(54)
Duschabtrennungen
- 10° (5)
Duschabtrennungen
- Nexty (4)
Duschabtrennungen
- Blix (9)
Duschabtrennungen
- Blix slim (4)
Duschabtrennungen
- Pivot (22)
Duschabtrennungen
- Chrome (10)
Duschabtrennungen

:::

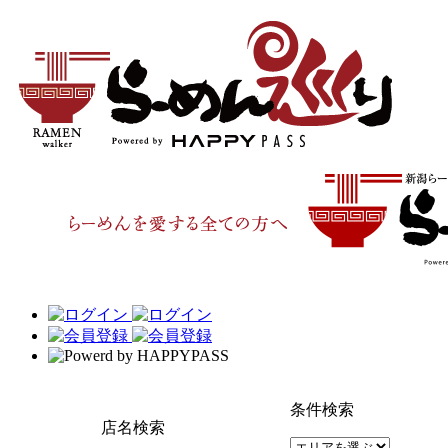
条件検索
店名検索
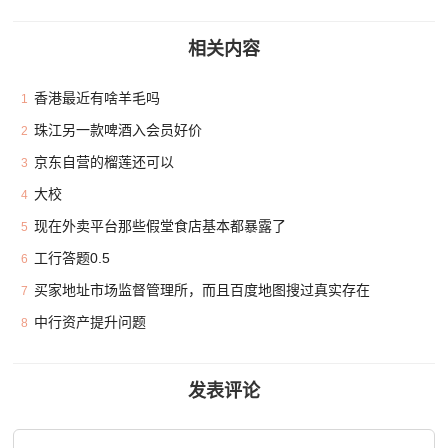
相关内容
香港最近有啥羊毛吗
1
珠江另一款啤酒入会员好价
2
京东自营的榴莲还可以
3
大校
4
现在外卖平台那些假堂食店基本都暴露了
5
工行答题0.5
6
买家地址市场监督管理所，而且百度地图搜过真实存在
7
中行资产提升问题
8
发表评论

:::

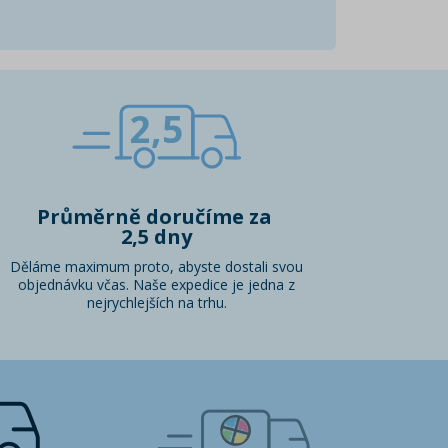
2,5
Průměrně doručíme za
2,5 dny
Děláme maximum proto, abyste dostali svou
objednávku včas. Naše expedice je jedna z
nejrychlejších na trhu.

:::

#### [Try it]
Return word for word the lines above from the line with "objednávku včas. Naše expedice je jedna z" to the line with "nejrychlejších na trhu.", including both and leaving out all others.

#### [Expected output]
objednávku včas. Naše expedice je jedna z
nejrychlejších na trhu.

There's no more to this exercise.